Subject: Re: [boost] [Range] Range adaptor approach for temporary range lifetime issue
From: Jeffrey Lee Hellrung, Jr. (jeffrey.hellrung_at_[hidden])
Date: 2012-06-24 14:33:56
On Sun, Jun 24, 2012 at 3:52 AM, Neil Groves <neil_at_[hidden]>wrote:
> On 24/06/12 10:51, Michel Morin wrote:
> Now I'm curious: what are the advantages and disadvantages of implementing
>>> reverse_range<R> as a pair of reverse_iterator< R::iterator >'s (I'm
>>> sloppy here, but based on your above assertion, this is the present
>>> implementation) versus as a wrapper around an R (held by reference or
>>> value) directly? In the latter case, for example, reverse_range<R>::begin
>>> would return reverse_iterator< R::iterator >(boost::end(r)) (where r is
>>> wrapped range of type R).
>> Below, I say boost::begin(r) and boost::end(r) as the underlying
>> Your range adaptors are "lazy adaptors":
>> * Pipe operators does not adapt the underlying iterators in effect.
>> * The underlying iterators are adapted only when begin/end is called.
>> And each time begin/end of your range adaptors is called,
>> the underlying iterators needs to be adapted.

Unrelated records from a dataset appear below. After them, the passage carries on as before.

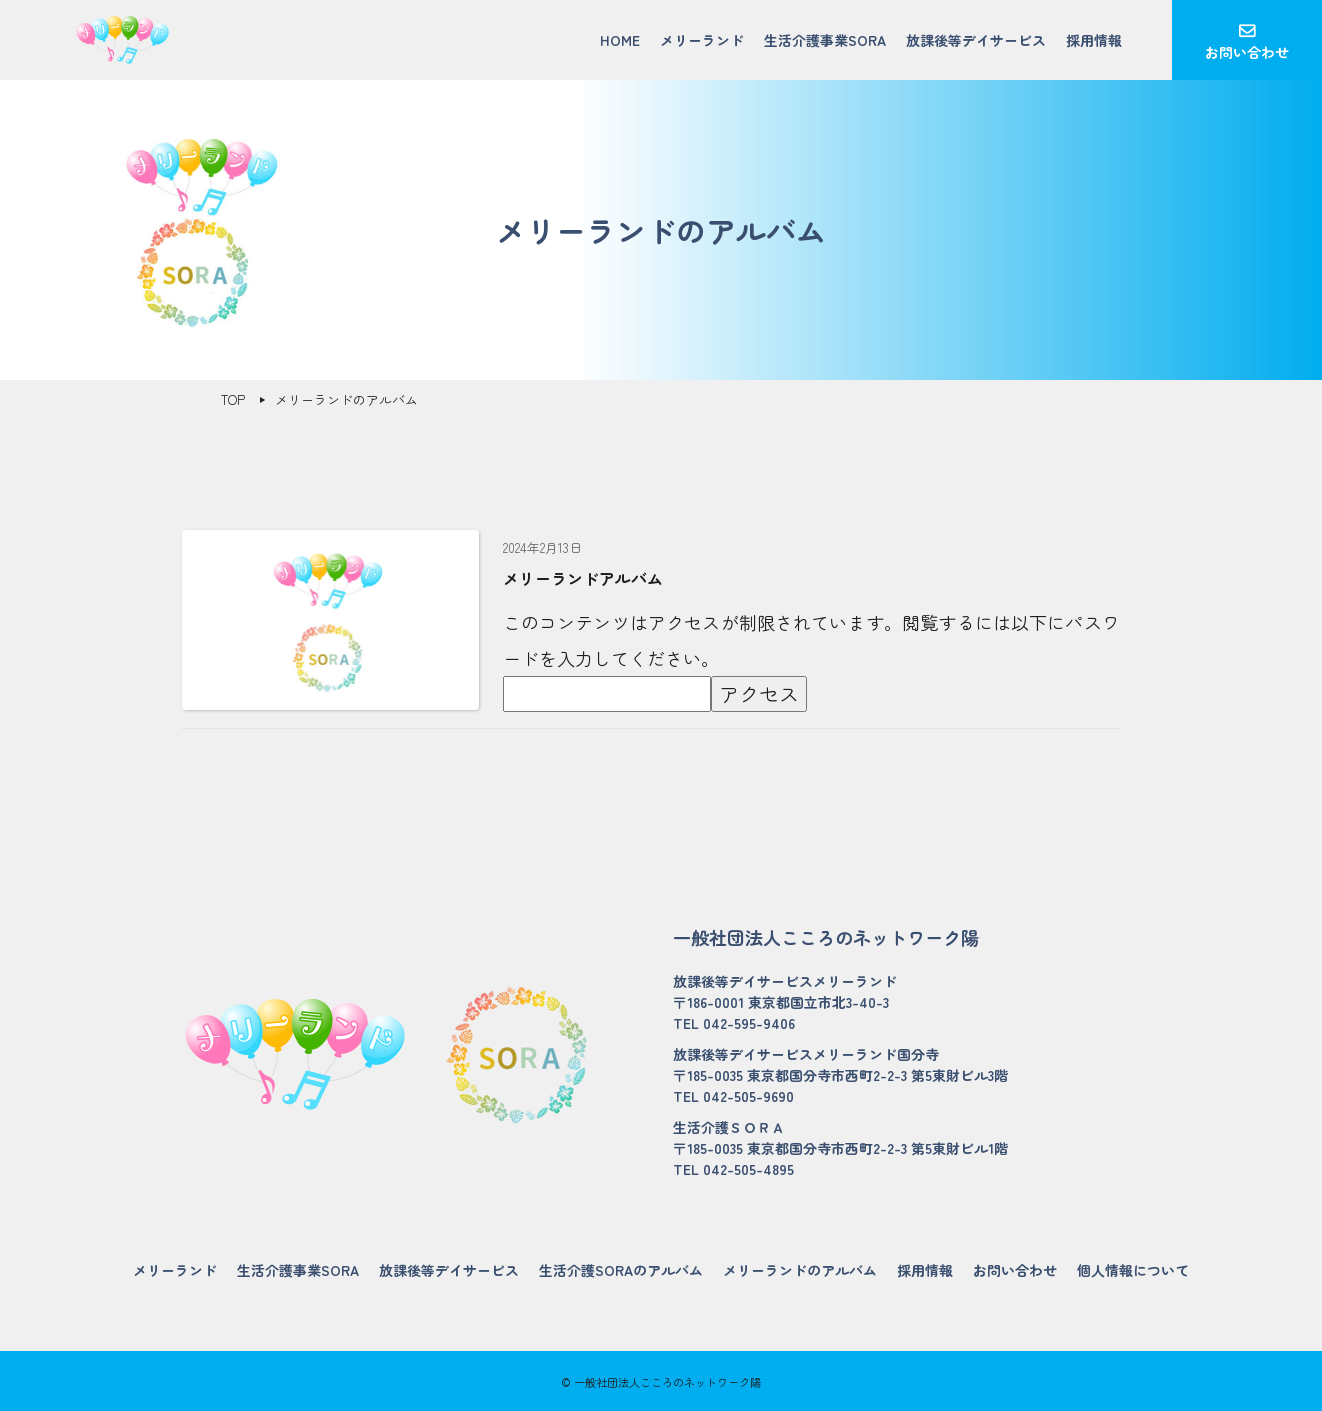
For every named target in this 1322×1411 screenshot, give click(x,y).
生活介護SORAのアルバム (621, 1270)
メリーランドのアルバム (800, 1270)
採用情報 (1094, 40)
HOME (620, 40)
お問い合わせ (1247, 52)
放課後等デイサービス (976, 40)
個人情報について (1133, 1270)
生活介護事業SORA (825, 40)
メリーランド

> As a general idiom the use of lazily adapting upon the invocation of
> begin/end would mix two responsibilities. If one considers the
> complications involved with managing functor and predicate state being
> delayed until the invocation of begin/end it appears to be a considerably
> more complex solution.
I don't understand what you mean here. Surely adapted iterators must
likewise manage "functor and predicate state"? Can you elaborate?

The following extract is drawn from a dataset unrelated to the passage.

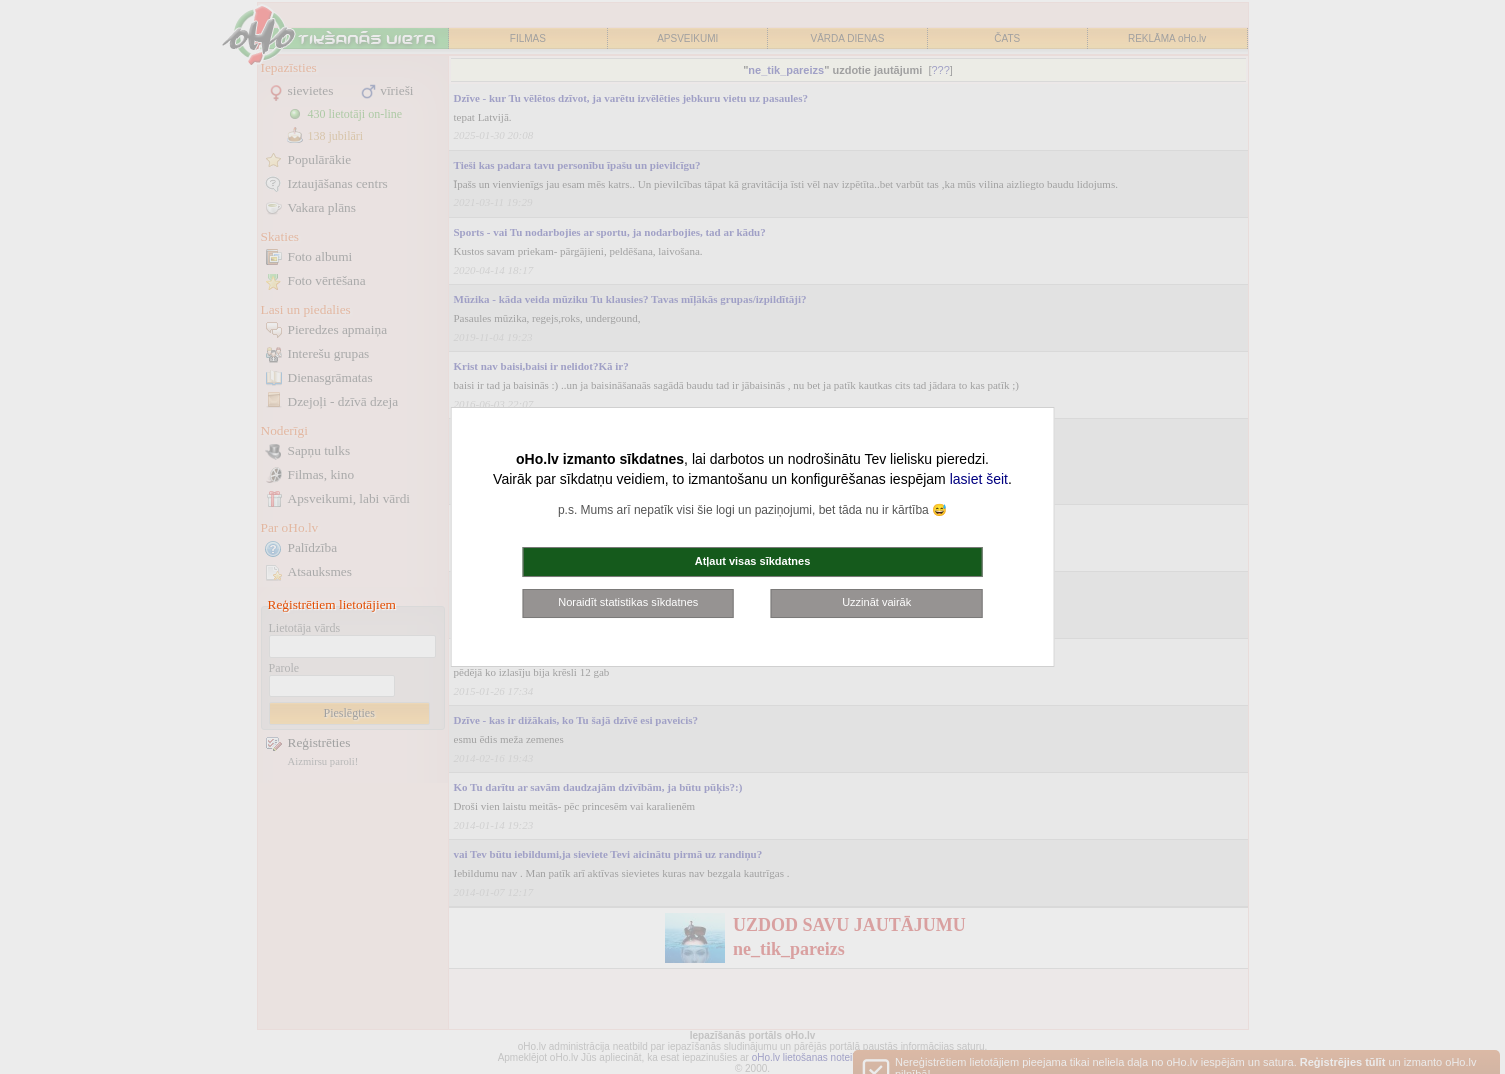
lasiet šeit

I do not perceive a compensating advantage for this approach. Of course, I
> may well be missing the advantage and invite correction.
As Michael points out, it helps solve the temporary lifetime issue in for
loops...and I guess it allows one to return adapted ranges from functions?
And, ultimately, if there's ultimately just one call to begin/end on the
final adapted range (the common case?), both the present implementation of
the Boost.Range adaptors and a lazy implementation would go through the
same sequence of iterator constructions, right?